# Taipan Bites Handler at Portland Christmas Picnic



## moosenoose (Dec 3, 2013)

When I first heard this I thought it must have been an escaped pet (being the snake was an inland taipan in Portland Victoria). The first report said it was a person bitten whilst at a picnic. Then further clarification revealed it was a handler whose demonstration went a little off the rails.

PS: Loved the comments at the bottom of the article.



> Taipan bites handler at Portland Christmas picnic
> 
> FAMILIES at a Christmas picnic in Portland yesterday were shocked when a reptile handler was bitten by a snake.
> 
> ...



*SOURCE:*
Taipan bites handler at Portland Christmas picnic | The Standard


----------



## Rlpreston (Dec 3, 2013)

I saw a little of this on Facebook yesterday but couldn't find any details at all. 

Quite a surprise for the demonstrator as well as the audience I would guess!


----------



## Renenet (Dec 3, 2013)

moosenoose said:


> PS: Loved the comments at the bottom of the article.



I see what you mean.


----------



## -Peter (Dec 4, 2013)

I heard that no antvenin was required. Great to hear.


----------



## tickerbox (Dec 4, 2013)

Renenet said:


> I see what you mean.



"a crowd of more than 300 people enjoyed a variety of entertainment that afternoon..." :shock:


----------



## moosenoose (Dec 4, 2013)

That is good news Peter. I hadn't heard it. Obviously just a love tap


----------



## Ramsayi (Dec 4, 2013)

Love this comment on the article.

"Also, for the record, Ray <what's his name> is a fully qualified scientist with vet qualifications..............................


----------



## Snapped (Dec 4, 2013)

Ramsayi said:


> Love this comment on the article.
> 
> "Also, for the record, Ray <what's his name> is a fully qualified scientist with vet qualifications..............................




My favorite piece of fiction.


----------



## butters (Dec 4, 2013)

Great that he is ok. No antivenom needed but a trip to the laundry may be in order.
Any word on who the extremely lucky guy is? 

As for the comments. Surely he can't be serious with those comments? Anyone reading those comments would know its him using an alias. Even if you had no idea on the history it's obvious that the posters are shamelessly promoting his brand?

If its not him will they get sued for the use of the registered words and phrases used in the post?

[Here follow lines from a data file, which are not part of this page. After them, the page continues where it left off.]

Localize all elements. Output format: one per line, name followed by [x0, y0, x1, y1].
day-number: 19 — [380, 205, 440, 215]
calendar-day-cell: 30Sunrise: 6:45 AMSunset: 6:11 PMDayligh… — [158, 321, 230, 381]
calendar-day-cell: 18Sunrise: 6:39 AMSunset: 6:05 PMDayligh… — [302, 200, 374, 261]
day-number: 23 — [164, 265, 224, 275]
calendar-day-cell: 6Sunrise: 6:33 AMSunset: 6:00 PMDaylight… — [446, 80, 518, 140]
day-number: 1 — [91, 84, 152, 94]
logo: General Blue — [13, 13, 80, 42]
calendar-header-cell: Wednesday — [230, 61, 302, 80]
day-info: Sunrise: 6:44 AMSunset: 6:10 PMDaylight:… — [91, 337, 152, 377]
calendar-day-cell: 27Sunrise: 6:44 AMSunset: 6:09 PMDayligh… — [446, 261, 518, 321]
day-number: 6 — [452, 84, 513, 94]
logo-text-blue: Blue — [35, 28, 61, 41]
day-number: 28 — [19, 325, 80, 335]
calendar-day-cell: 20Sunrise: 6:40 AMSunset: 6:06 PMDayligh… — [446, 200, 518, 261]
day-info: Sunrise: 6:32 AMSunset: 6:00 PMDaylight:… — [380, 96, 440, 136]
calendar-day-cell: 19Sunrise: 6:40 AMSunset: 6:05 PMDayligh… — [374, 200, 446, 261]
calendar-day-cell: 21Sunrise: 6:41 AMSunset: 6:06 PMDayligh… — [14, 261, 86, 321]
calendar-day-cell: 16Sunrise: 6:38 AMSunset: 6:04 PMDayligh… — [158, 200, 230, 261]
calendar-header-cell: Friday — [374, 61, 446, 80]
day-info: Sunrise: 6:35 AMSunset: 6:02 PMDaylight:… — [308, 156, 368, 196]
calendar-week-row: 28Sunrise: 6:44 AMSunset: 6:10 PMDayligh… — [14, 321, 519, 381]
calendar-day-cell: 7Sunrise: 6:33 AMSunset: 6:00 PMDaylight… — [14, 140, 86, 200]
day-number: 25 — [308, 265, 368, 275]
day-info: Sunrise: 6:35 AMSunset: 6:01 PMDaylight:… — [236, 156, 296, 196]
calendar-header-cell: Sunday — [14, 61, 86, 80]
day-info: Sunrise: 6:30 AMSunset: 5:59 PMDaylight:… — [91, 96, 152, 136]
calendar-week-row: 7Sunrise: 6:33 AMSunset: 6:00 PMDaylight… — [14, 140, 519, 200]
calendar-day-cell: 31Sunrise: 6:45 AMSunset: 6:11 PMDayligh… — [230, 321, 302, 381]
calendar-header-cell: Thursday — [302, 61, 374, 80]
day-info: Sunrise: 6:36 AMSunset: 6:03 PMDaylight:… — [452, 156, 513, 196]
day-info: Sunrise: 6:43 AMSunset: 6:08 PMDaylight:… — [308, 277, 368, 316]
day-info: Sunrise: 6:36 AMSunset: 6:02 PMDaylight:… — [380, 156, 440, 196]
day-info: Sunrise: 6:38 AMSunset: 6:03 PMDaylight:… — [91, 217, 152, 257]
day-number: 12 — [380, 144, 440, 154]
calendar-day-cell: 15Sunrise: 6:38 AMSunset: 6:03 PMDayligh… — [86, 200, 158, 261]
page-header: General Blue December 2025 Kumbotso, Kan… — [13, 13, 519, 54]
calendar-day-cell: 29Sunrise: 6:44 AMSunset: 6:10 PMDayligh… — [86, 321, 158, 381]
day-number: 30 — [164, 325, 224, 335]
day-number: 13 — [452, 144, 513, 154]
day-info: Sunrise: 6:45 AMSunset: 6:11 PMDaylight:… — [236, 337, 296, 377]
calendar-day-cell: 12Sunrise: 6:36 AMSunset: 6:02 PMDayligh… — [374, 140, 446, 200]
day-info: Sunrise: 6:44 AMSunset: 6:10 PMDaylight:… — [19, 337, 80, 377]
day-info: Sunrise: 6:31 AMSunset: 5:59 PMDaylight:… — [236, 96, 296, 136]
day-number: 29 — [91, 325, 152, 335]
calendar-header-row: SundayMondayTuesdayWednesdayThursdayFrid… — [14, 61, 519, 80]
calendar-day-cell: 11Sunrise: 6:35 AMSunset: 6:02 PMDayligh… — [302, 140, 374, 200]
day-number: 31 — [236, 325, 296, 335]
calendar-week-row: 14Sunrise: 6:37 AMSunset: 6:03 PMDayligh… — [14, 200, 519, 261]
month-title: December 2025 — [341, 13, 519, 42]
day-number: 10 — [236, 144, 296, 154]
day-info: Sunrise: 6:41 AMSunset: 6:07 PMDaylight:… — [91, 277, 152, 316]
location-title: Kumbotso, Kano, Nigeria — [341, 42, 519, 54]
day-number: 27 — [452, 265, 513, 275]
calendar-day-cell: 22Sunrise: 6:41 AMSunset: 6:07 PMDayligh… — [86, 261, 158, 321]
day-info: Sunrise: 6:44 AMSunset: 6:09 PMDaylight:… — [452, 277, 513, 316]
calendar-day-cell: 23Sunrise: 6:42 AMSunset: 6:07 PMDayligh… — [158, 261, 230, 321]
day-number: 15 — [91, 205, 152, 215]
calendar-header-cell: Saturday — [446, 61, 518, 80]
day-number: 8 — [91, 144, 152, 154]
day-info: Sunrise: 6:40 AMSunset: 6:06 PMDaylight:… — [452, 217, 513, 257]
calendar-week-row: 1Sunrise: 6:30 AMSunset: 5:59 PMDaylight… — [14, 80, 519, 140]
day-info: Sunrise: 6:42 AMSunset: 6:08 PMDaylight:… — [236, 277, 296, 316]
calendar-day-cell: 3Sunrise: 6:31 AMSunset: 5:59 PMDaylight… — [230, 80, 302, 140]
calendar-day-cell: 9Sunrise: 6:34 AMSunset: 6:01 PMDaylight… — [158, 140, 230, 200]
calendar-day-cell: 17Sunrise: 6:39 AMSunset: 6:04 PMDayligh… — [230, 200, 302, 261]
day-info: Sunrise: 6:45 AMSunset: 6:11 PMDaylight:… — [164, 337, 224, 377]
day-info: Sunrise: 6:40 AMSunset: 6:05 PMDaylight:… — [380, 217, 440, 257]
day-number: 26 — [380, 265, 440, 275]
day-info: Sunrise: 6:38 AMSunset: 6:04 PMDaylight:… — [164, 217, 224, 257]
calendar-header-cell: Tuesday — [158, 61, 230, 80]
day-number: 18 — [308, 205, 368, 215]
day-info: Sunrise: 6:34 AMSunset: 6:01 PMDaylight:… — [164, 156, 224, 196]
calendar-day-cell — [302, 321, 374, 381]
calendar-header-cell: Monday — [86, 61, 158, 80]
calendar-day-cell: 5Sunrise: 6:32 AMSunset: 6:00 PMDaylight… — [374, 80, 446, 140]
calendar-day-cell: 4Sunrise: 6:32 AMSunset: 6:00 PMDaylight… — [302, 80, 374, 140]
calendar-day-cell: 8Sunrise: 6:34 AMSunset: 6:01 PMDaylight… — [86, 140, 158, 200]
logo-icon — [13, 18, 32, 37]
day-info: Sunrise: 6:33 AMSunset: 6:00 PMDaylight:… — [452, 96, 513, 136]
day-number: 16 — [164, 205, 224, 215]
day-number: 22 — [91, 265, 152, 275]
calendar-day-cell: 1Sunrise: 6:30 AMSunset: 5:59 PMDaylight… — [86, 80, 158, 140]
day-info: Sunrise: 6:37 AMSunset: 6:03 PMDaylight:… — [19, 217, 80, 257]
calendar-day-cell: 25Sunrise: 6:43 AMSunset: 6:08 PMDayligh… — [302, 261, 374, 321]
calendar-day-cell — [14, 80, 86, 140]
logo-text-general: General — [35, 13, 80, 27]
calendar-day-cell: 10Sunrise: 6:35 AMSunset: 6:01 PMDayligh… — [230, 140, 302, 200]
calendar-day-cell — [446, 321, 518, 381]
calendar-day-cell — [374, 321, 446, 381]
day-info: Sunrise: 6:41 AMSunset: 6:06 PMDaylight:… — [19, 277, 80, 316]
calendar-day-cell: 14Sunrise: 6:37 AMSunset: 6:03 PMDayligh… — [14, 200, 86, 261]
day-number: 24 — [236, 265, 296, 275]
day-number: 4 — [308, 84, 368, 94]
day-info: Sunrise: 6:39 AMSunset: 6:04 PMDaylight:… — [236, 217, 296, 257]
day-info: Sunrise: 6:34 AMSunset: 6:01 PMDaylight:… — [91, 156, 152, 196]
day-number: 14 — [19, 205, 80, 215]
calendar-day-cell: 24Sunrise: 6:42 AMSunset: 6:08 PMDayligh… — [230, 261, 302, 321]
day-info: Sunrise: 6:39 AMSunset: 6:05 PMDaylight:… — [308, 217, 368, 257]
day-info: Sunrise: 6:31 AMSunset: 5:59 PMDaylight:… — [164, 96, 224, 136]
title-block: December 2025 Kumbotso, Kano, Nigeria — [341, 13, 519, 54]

Glad the outcome for the handler was ok.


----------



## moosenoose (Dec 4, 2013)

I've been getting a good chuckle out of the comments section. Some of the responses have been hilarious


----------



## Red-Ink (Dec 4, 2013)

moosenoose said:


> I've been getting a good chuckle out of the comments section. Some of the responses have been hilarious



So many fake names in there and only one legit comment


----------



## mmafan555 (Dec 7, 2013)

The good thing with Neuro toxic venom is that you don't even necessarily need anti-venom....Just a ventilator or similar breathing machine and close careful monitoring....through with the Taipan having hemotoxic venom aswell things could get serious and complicated without anti venom.


----------



## eipper (Dec 8, 2013)

MMAFAN555,

"The good thing with Neuro toxic venom is that you don't even necessarily need anti-venom....Just a ventilator or similar breathing machine and close careful monitoring....through with the Taipan having hemotoxic venom aswell things could get serious and complicated without anti venom."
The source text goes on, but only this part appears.